■ What needs to be done ■
Copy the records below exactly, starting at the line that contains "GS.TS Nguyễn T" and ending at the line that contains "Plato Principal"; leave out any pictures.

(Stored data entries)
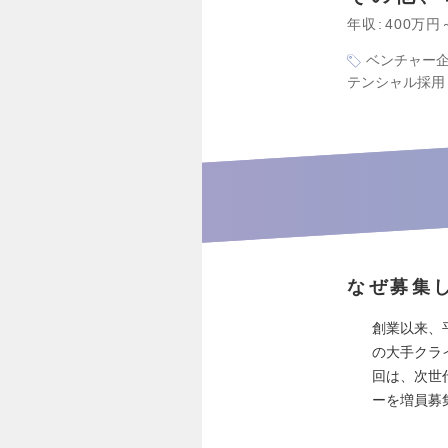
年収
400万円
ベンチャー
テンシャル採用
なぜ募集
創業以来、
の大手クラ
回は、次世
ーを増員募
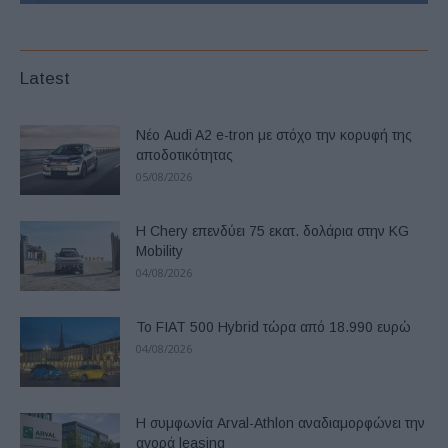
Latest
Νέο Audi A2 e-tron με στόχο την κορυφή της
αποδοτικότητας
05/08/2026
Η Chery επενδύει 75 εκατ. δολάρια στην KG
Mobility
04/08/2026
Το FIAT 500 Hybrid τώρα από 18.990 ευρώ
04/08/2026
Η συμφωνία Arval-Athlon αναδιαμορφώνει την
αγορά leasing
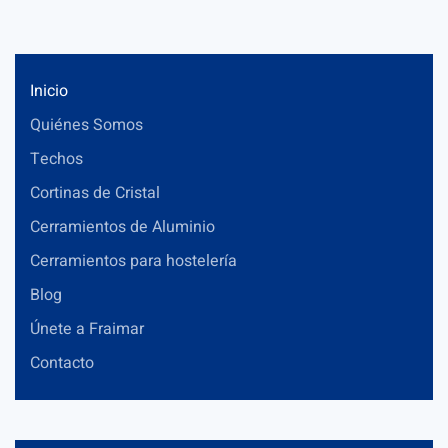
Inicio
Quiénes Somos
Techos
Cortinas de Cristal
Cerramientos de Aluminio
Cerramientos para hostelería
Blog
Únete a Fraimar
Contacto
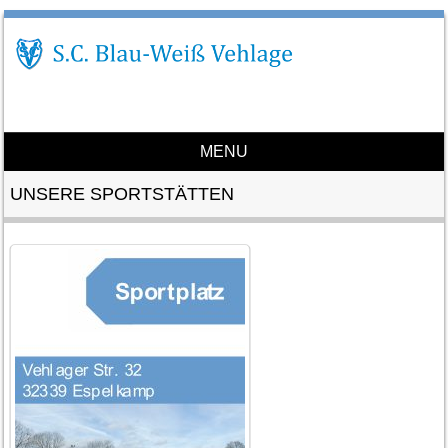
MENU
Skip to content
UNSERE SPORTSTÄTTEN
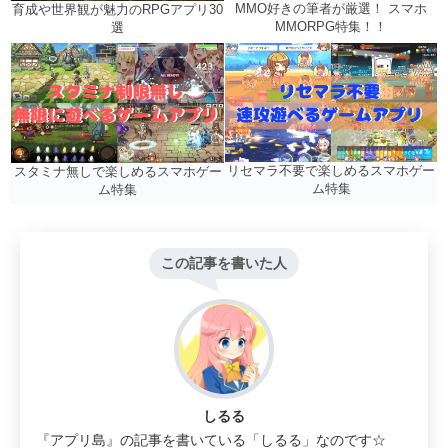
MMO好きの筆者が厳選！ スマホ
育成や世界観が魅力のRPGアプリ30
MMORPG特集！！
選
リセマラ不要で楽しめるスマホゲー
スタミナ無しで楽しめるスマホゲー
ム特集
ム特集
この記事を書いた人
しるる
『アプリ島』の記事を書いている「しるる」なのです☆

==

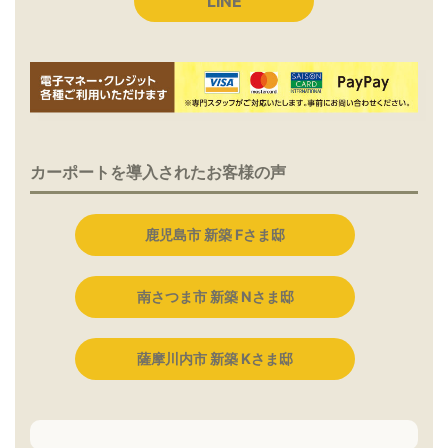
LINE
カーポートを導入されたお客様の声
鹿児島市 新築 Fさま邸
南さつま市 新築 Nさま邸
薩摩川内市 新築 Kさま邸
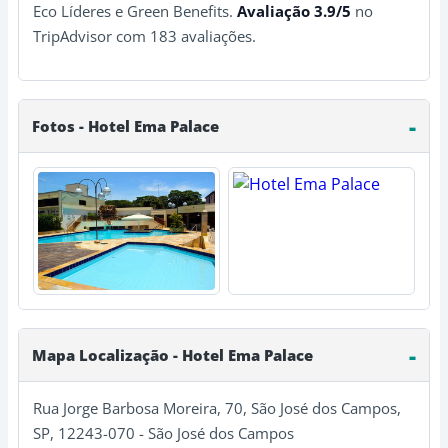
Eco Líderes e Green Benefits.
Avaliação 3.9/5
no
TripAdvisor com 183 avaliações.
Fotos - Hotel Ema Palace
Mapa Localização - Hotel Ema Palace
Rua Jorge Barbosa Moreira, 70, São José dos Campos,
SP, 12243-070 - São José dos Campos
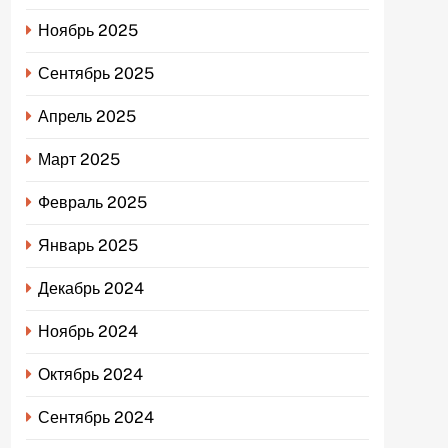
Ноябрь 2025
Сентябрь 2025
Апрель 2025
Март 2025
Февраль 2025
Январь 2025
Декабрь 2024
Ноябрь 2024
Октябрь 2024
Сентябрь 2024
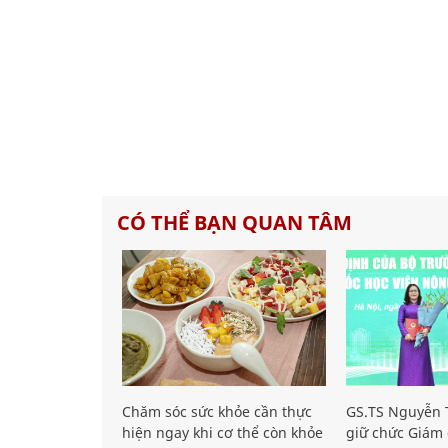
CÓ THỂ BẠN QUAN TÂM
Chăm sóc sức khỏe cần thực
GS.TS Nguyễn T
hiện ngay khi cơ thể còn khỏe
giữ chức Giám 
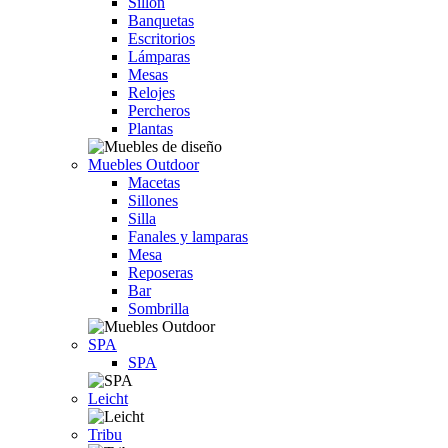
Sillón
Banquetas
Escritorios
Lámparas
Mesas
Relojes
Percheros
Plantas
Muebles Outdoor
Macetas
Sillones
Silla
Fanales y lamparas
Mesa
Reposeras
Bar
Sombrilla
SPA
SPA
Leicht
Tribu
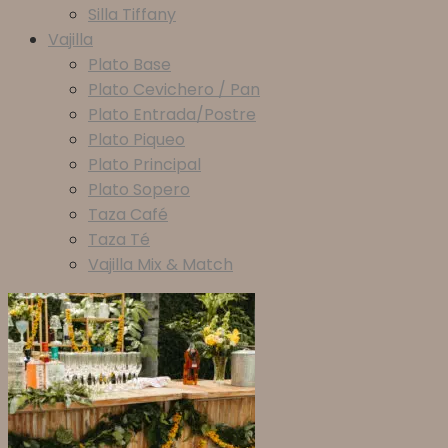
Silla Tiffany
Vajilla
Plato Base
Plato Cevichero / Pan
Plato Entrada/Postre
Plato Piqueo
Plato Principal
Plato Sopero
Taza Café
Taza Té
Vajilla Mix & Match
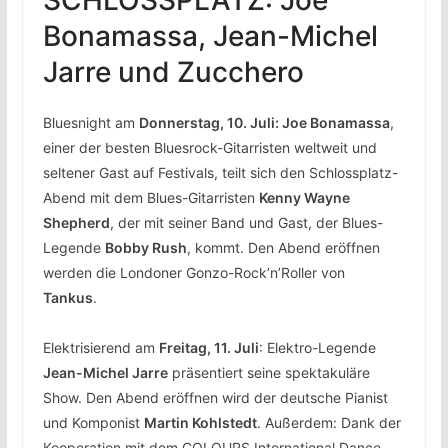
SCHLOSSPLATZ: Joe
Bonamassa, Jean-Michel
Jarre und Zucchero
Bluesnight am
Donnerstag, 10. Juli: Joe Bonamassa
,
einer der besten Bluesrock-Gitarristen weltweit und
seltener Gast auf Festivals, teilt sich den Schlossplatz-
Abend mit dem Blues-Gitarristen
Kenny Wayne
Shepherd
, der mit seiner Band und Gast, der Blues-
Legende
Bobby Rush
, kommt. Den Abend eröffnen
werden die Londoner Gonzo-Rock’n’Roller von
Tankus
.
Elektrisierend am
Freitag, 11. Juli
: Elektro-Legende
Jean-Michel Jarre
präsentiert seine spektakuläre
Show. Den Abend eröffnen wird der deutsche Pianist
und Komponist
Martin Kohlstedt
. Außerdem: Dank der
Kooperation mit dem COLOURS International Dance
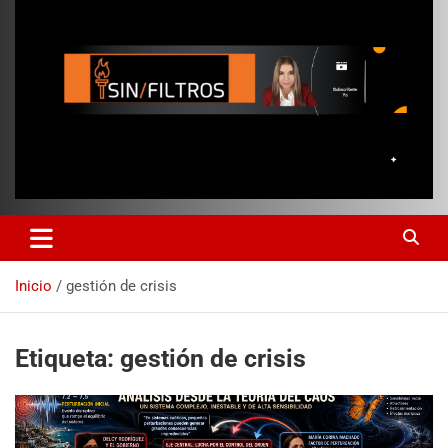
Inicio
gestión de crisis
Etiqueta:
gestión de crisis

■ Answer box ■
GS.TS Nguyễn T
hiện ngay khi cơ thể còn khỏe
giữ chức Giám 
Sillón
Banquetas
Escritorios
Lámparas
Mesas
Relojes
Percheros
Plantas
Muebles Outdoor
Macetas
Sillones
Silla
Fanales y lamparas
Mesa
Reposeras
Bar
Sombrilla
SPA
SPA
Leicht
Tribu
Silla Tiffany
Vajilla
Plato Base
Plato Cevichero / Pan
Plato Entrada/Postre
Plato Piqueo
Plato Principal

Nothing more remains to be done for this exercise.